Slowing growth in the world’s second-largest economy and a weakening yuan have in recent months led investors to move huge sums offshore in search of better returns.
But authorities’ efforts to put the brakes on capital outflows by propping up the value of the yuan, which is facing downward pressure from a strong dollar, have rapidly drained reserves.
China could also face more pressure if new US President Donald Trump follows through on pledges to take protectionist moves or stimulate the American economy, which are likely to further lift the greenback.
“With Chinese FX reserves having dropped below the psychologically important threshold of USD 3 trillion, this will further ramp up the pressure on Chinese policymakers,” Rajiv Biswas of IHS Global Insight said in a note.
China’s vast foreign exchange reserves slipped $12.3 billion to $2.998 trillion in January, data from the People’s Bank of China showed.
It was a larger decline than expected by a Bloomberg News survey of economists, and nearly a trillion dollars beneath its June 2014 peak.
“This decline will likely spark renewed debate over how long the People’s Bank (PBOC) can continue intervening to support the renminbi,” Julian Evans-Pritchard of Capital Economics said in a note.
As well as trying to slow the yuan’s descent, which is close to eight year lows against the American currency, Beijing has tried to reduce capital flight by heightening the already strict requirements for citizens to move money out of the country.

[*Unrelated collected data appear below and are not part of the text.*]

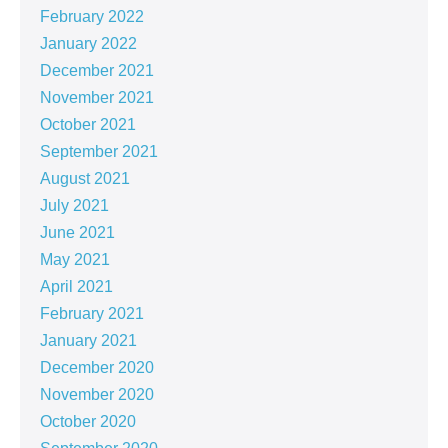
February 2022
January 2022
December 2021
November 2021
October 2021
September 2021
August 2021
July 2021
June 2021
May 2021
April 2021
February 2021
January 2021
December 2020
November 2020
October 2020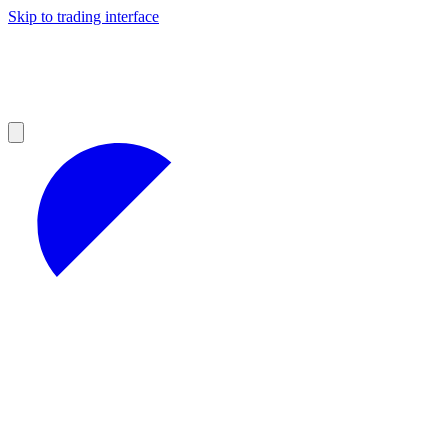
Skip to trading interface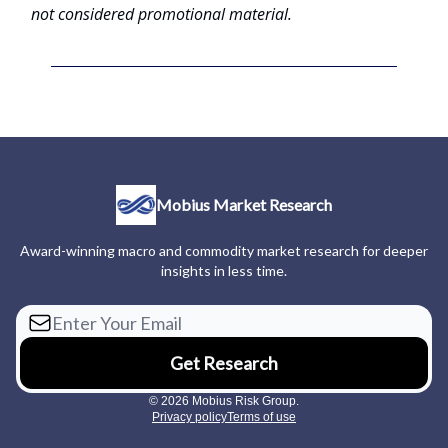
not considered promotional material.
Mobius Market Research
Award-winning macro and commodity market research for deeper
insights in less time.
© 2026 Mobius Risk Group.
Privacy policy
Terms of use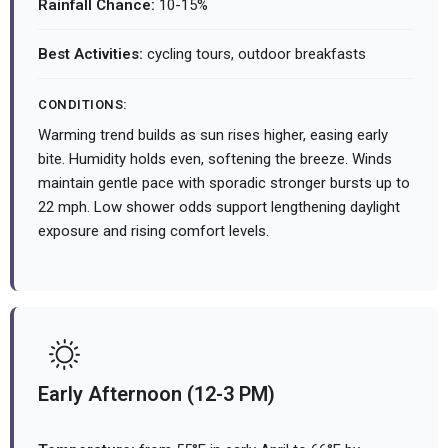
Rainfall Chance:
10-15%
Best Activities:
cycling tours, outdoor breakfasts
CONDITIONS:
Warming trend builds as sun rises higher, easing early
bite. Humidity holds even, softening the breeze. Winds
maintain gentle pace with sporadic stronger bursts up to
22 mph. Low shower odds support lengthening daylight
exposure and rising comfort levels.
Early Afternoon (12-3 PM)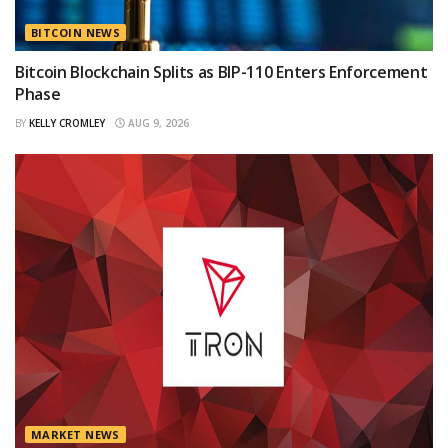
BITCOIN NEWS
Bitcoin Blockchain Splits as BIP-110 Enters Enforcement
Phase
BY
KELLY CROMLEY
AUG 9, 2026
MARKET NEWS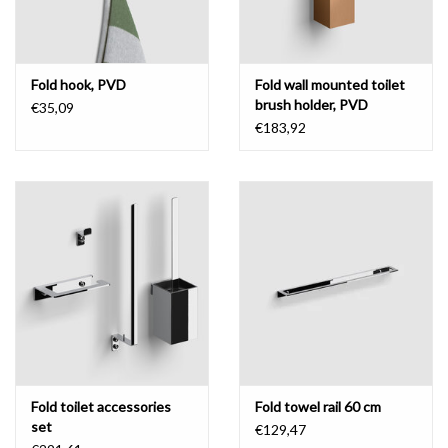
Fold hook, PVD
Fold wall mounted toilet
brush holder, PVD
€35,09
€183,92
Fold toilet accessories
Fold towel rail 60 cm
set
€129,47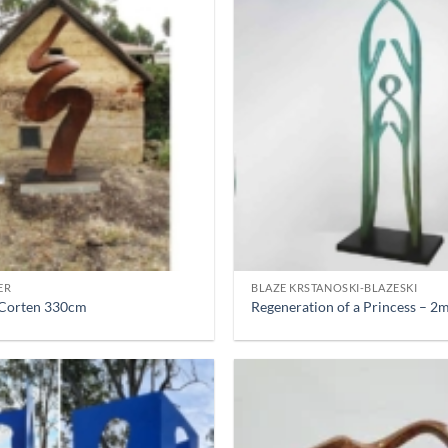
ER
BLAZE KRSTANOSKI-BLAZESKI
– Corten 330cm
Regeneration of a Princess – 2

But “as the pressure for financial outflows is likely to remain high, existing policies may not be enough”, according to Louis Kuijs of Oxford Economics.
Policymakers may have to resort to “more forceful steps” such as “formally re-imposing restrictions on outflows”, he said.
January’s forex decline was narrower than the $41 billion drop in December and nearly $70 billion fall in November, the State Administration of Foreign Exchange (SAFE) said on its website.
SAFE emphasised that China’s forex reserves, “although slightly below the scale of three trillion US dollars, are still the highest in the world,” adding that China’s reserves remain “ample”.